The windows look funny without nothing but sky and water on the other side, but that will be resolved when I enclose the other sides of the building. For now, the south facade at least is complete.
I next turned my attention to the thinner towers directly behind the ones you see here. Like the towers in front, these had their spires completely revised in Order of the Phoenix, but I’m still working on the Prisoner of Azkaban version for now. There’s still a long way to go with the Durham area of the castle, but this is already starting to really change the look of the front of Hogwarts:
One of my favorite details on these less prominent towers looks like something out of the Winchester Mystery House: a door that opens from the battered base of the tower into midair, with no balcony or stairs or anything, a good couple of stories above the ground. Take a look toward the bottom of the tower:
No idea why they included this door – nor whether it’s also present on the identical tower on the other side, though the extremely minimal photographic coverage of that area seems to suggest that it’s not. (I also know the door disappeared in the digital DH/FB version of the castle.) In any case, my model omits the door on the other tower and attempts to include as much detail on the neighboring walls as can be divined from the available reference. Those constitute one of the most hidden areas of the castle, so if you miraculously find any overhead shots that peer into it, please comment!

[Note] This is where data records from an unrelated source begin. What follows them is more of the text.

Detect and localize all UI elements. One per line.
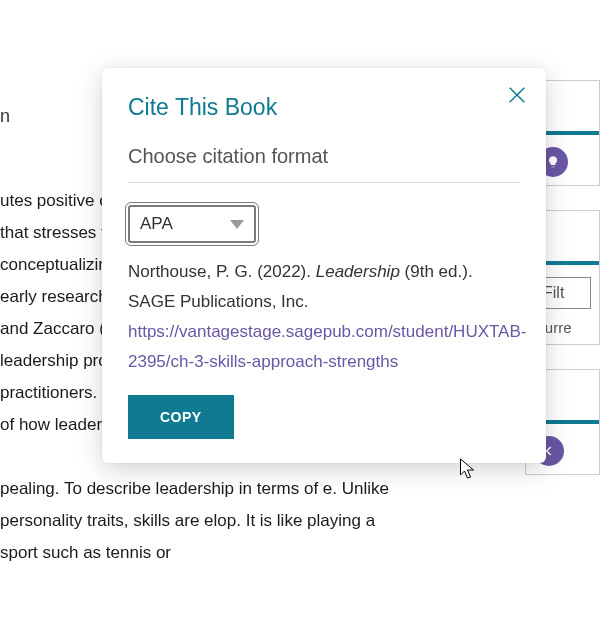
bg-heading-fragment: n: [0, 106, 10, 127]
citation-title-italic: Leadership: [316, 262, 400, 281]
modal-subtitle: Choose citation format: [128, 145, 520, 168]
modal-title: Cite This Book: [128, 94, 520, 121]
cite-modal: Cite This Book Choose citation format AP…: [102, 68, 546, 463]
chevron-down-icon: [230, 220, 244, 229]
citation-prefix: Northouse, P. G. (2022).: [128, 262, 316, 281]
citation-format-value: APA: [140, 214, 173, 234]
divider: [128, 182, 520, 183]
citation-url-link[interactable]: https://vantagestage.sagepub.com/student…: [128, 322, 526, 371]
close-icon[interactable]: [506, 84, 528, 110]
citation-text: Northouse, P. G. (2022). Leadership (9th…: [128, 257, 520, 377]
copy-button[interactable]: COPY: [128, 395, 234, 439]
citation-format-select[interactable]: APA: [128, 205, 256, 243]
mouse-cursor-icon: [459, 458, 476, 484]
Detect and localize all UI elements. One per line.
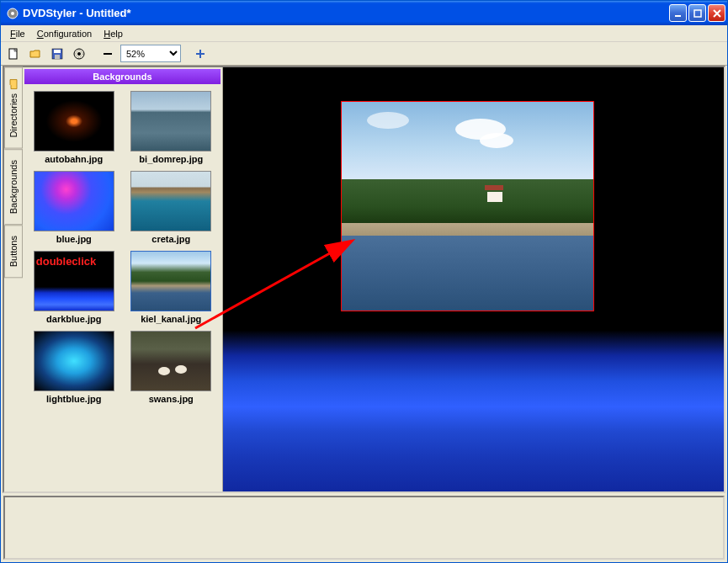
thumbnail-item[interactable]: lightblue.jpg — [28, 331, 120, 404]
save-button[interactable] — [48, 45, 66, 63]
svg-rect-7 — [55, 55, 60, 59]
menu-configuration[interactable]: Configuration — [31, 27, 98, 40]
svg-rect-2 — [675, 15, 681, 17]
panel-header: Backgrounds — [24, 69, 221, 84]
tab-backgrounds[interactable]: Backgrounds — [4, 149, 23, 225]
menubar: File Configuration Help — [1, 25, 727, 42]
preview-canvas[interactable] — [223, 67, 724, 491]
application-window: DVDStyler - Untitled* File Configuration… — [0, 0, 728, 563]
svg-rect-3 — [694, 10, 701, 17]
dropped-image-frame[interactable] — [341, 101, 594, 311]
thumbnail-image[interactable] — [130, 171, 211, 231]
zoom-select[interactable]: 52% — [120, 45, 181, 62]
svg-rect-6 — [54, 50, 61, 53]
minimize-button[interactable] — [669, 4, 687, 22]
thumbnail-caption: kiel_kanal.jpg — [141, 314, 201, 324]
menu-file[interactable]: File — [4, 27, 31, 40]
app-icon — [6, 7, 19, 20]
thumbnail-caption: autobahn.jpg — [45, 154, 103, 164]
thumbnail-caption: lightblue.jpg — [46, 394, 101, 404]
thumbnail-item[interactable]: blue.jpg — [28, 171, 120, 244]
thumbnail-item[interactable]: swans.jpg — [125, 331, 218, 404]
backgrounds-panel: Backgrounds autobahn.jpgbi_domrep.jpgblu… — [23, 67, 223, 491]
svg-point-9 — [77, 52, 81, 56]
svg-point-1 — [11, 12, 14, 15]
doubleclick-hint: doubleclick — [36, 255, 97, 268]
folder-icon — [8, 78, 19, 90]
new-button[interactable] — [4, 45, 23, 63]
tab-buttons[interactable]: Buttons — [4, 225, 23, 278]
svg-rect-13 — [199, 50, 201, 58]
timeline-panel[interactable] — [3, 496, 725, 560]
thumbnail-image[interactable] — [34, 171, 114, 231]
open-button[interactable] — [26, 45, 45, 63]
thumbnail-grid: autobahn.jpgbi_domrep.jpgblue.jpgcreta.j… — [23, 84, 222, 411]
menu-help[interactable]: Help — [98, 27, 129, 40]
thumbnail-image[interactable] — [34, 91, 114, 151]
thumbnail-image[interactable] — [130, 331, 211, 391]
thumbnail-image[interactable]: doubleclick — [34, 251, 114, 311]
thumbnail-caption: darkblue.jpg — [46, 314, 101, 324]
thumbnail-caption: blue.jpg — [56, 234, 92, 244]
thumbnail-caption: creta.jpg — [151, 234, 190, 244]
maximize-button[interactable] — [688, 4, 706, 22]
zoom-in-button[interactable] — [191, 45, 210, 63]
zoom-out-button[interactable] — [98, 45, 117, 63]
thumbnail-image[interactable] — [130, 251, 211, 311]
thumbnail-item[interactable]: bi_domrep.jpg — [125, 91, 218, 164]
thumbnail-caption: bi_domrep.jpg — [139, 154, 203, 164]
svg-rect-11 — [104, 53, 112, 55]
close-button[interactable] — [708, 4, 725, 22]
content-area: Directories Backgrounds Buttons Backgrou… — [3, 66, 725, 493]
thumbnail-item[interactable]: creta.jpg — [125, 171, 218, 244]
thumbnail-item[interactable]: kiel_kanal.jpg — [125, 251, 218, 324]
burn-button[interactable] — [70, 45, 88, 63]
thumbnail-image[interactable] — [34, 331, 114, 391]
thumbnail-image[interactable] — [130, 91, 211, 151]
thumbnail-item[interactable]: autobahn.jpg — [28, 91, 120, 164]
titlebar[interactable]: DVDStyler - Untitled* — [1, 1, 727, 25]
toolbar: 52% — [1, 42, 727, 66]
thumbnail-caption: swans.jpg — [149, 394, 194, 404]
tab-directories[interactable]: Directories — [4, 67, 23, 149]
titlebar-text: DVDStyler - Untitled* — [23, 7, 669, 19]
side-tabs: Directories Backgrounds Buttons — [4, 67, 23, 491]
thumbnail-item[interactable]: doubleclickdarkblue.jpg — [28, 251, 120, 324]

The beginnings of the central tower are visible right below the camera. You can also see that I’m starting to get cautious with my symmetry. While the footprint of this part of the castle was indeed symmetrical in the original Sorcerer’s Stone design, changes to the adjacent areas in the third film necessitated shortening the area on the right that corresponds to Durham’s south transept. Below I’ve given us X-ray vision so we can get an impossible angle. Take a look at the walls on the right with the three windows – those are the ones that got shortened on the opposite side.
As we get to the transepts, the similarities between the Hogwarts miniature and the real-world Durham Cathedral become more and more evident. There are still discrepancies, though; I’m favoring the VFX miniature’s design in those areas, especially since this part of the actual cathedral isn’t even seen in the films.
I’ll round out today’s post with some untextured orthographic views of the entire Prisoner of Azkaban model as of this moment. Coming along!
P.S. If you haven’t subscribed to my new YouTube channel, I’d recommend it. I don’t have much content up there yet, mainly because the project is still very much a work in progress, but especially when we start getting into the final stages, I’d imagine I’ll be posting a lot of videos. I did recently post the raw visual effects shot of Hogwarts I created for the teaser for Les Fondateurs 2: La Quête de Gryffondor (The Founders 2: Gryffindor’s Quest).
With the SS/COS grand staircase side project complete, let’s hop back over to the main model!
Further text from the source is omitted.